The Militant (logo)  
   Vol. 68/No. 4           February 2, 2004  
 
 
Los Angeles unions plan Jan. 31 rally
to support striking grocery workers
(front page)
 
Militant/James Vincent
UFCW members picket Vons supermarket January 17 in Santa Monica, California.

BY JAMES VINCENT  
LOS ANGELES—The labor movement in this city is planning a demonstration on Saturday, January 31, to back 70,000 striking and locked-out grocery workers.

The Los Angeles County Federation of Labor, AFL-CIO, has issued a call for a “Day of Solidarity, Massive March and Rally” for noon that day at the Great Western Forum in Inglewood, California. Union organizers say they expect to mobilize more than 20,000 unionists and other supporters of the United Food and Commercial Workers (UFCW) strike. Many unions are organizing buses.

The UFCW struck Vons and Pavilions stores, owned by Safeway Inc., October 11; Ralphs, which is owned by Kroger, and Albertsons locked out UFCW members the next day. All four stores are part of the same collective bargaining unit of the union. The strike and lockout affects more than 850 stores in Southern California.

The grocery bosses are seeking $1 billion worth of health-care cuts, a wage freeze for the first two years of the contract, and a substantially lower pay and benefit scale for new hires.

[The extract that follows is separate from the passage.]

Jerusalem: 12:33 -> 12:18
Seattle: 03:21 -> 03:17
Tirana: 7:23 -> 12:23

The strike enjoys wide support in Southern California. “We’ve been out for more than three months and it has not been easy,” said Jessie González, a union representative for UFCW Local 1442 in Santa Monica. “We’ve gotten fantastic, unbelievable support from the community, which the company did not expect.”

The call for a large show of support on January 31 comes at the same time that strikers are pressuring the UFCW to put up pickets at Ralphs supermarkets. The union pulled the pickets on October 31 in what was described by the union as a “goodwill gesture” to get negotiations going.

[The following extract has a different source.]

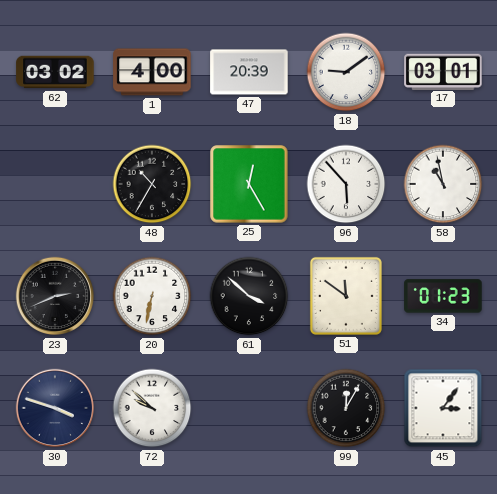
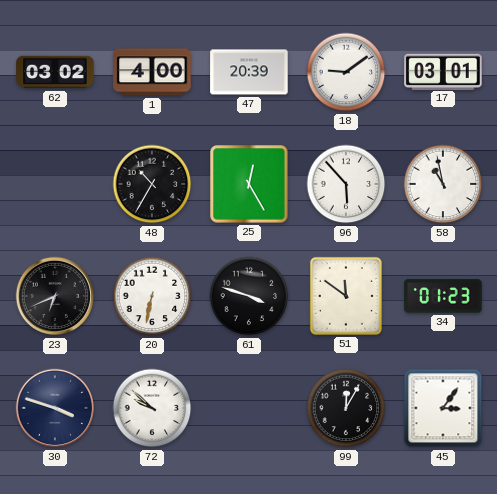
23: 2:41 -> 6:41
61: 3:52 -> 3:48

The second week of January, locked-out UFCW grocery workers in San Diego County began picketing Ralphs stores again. “A proposal for locked-out grocery clerks to picket Ralphs supermarkets’ loading docks as a wildcat action was instead given official sanction by San Diego Local 135 of the United Food and Commercial Workers International Union,” reported the January 13 North County Times.

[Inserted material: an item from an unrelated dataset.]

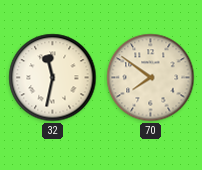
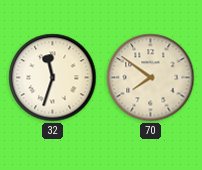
32: 11:32 -> 11:33
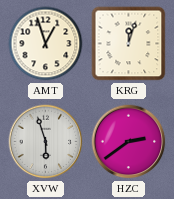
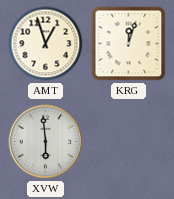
XVW: 5:57 -> 5:59
HZC: 2:39 -> none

The picketing of stores has started to spread to the other six striking UFCW locals. UFCW local 1167 has begun organizing pickets in front of Ralphs stores in the Inland Empire. Local 770, the largest grocery local on strike, has issued a call for “Back to Picketing at Ralphs ‘For a Day’” on January 18.

The increase in picketing comes in the wake of reports that Ralphs hired 50-100 locked-out workers using fake names and Social Security numbers. The UFCW has filed complaints with the National Labor Relations Board.

In addition, grocery workers here learned this week that Safeway, the third largest U.S. supermarket company, will close 12 Dominick’s stores in and around Chicago, laying off about 800 UFCW members.

“We are doing this for other people, not just us,” said Carmen Valdvia, a produce worker at Albertsons. “We look forward to the rally planned for January 31. No matter what, we’re hanging in there.”